# Different style grips for P226?



## acepilot (Dec 16, 2012)

I just picked up a sweet deal on a P226 and my grip is a one piece style that snaps into place (like on my wife's SP2022). When I look at some You Tube videos, I see some P226 grips that look like 2 pieces with 2 screws on them. Did Sig change the design at some point or can I put 2 piece grips on mine if I remove my 1 piece grip? I'd like to have some nice wood grips if such a thing is available for the P226 and would work on mine. Here is what my grips look like:


----------



## pic (Nov 14, 2009)

That looks like a very nice grip . I think they are the latest available.
Shoot n enjoy.
http://sigsauer.com/upFiles/CmsContent/documents/E2_229-226-3page.pdf


----------



## hud35500 (May 8, 2010)

Those are the latest grips from Sig. I've heard the newest models no longer have screw holes in the frame, but I can't speak from experience. You will need to check yours. I would think you could tell by looking in the mag well. Let us know what you find.


----------



## acepilot (Dec 16, 2012)

There are tapped screws holes inside the mag well! There IS hope! artyman:


----------



## GrumpyBiker (Sep 22, 2013)

Have you looked at the Magwell grips ?
Just google " Magwell Grip P226 "


----------



## acepilot (Dec 16, 2012)

GrumpyBiker said:


> Have you looked at the Magwell grips ?
> Just google " Magwell Grip P226 "


I haven't yet. I see Hogue lists grips for the 226 but I have to figure out how to remove the E2 grip on it first. My wife's SP2022 has a little tab you push and slide the grip down, but I see nothing like that on my 226. Kinda baffled. :smt119:


----------



## hud35500 (May 8, 2010)

As long as there are screw holes, you should be able to put regular grips on it. The mainspring/strut assembly and the decocker are different than the old model, but you shouldn't have to replace them. Put some new grips on and shoot it to make sure it functions ok.


----------



## flugzeug (Dec 9, 2007)

hud35500 said:


> As long as there are screw holes, you should be able to put regular grips on it. The mainspring/strut assembly and the decocker are different than the old model, but you shouldn't have to replace them. Put some new grips on and shoot it to make sure it functions ok.
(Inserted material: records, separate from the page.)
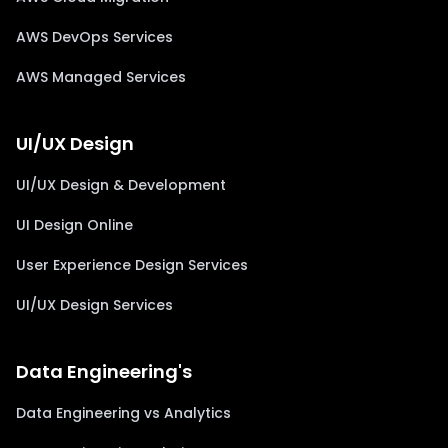
AWS DevOps Services
AWS Managed Services
UI/UX Design
UI/UX Design & Development
UI Design Online
User Experience Design Services
UI/UX Design Services
Data Engineering's
Data Engineering vs Analytics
Your 226 should have come with a black plactic tool, looks like a flat spoon. You insert it into the magwell and twist it. It spreads the grips and you slip them off.

You will find the screw holes are still there and you can buy whatever you like now.


----------



## rglassma (Mar 21, 2015)

If you want to sell the E2 grips, let me know.... I am looking for some.


----------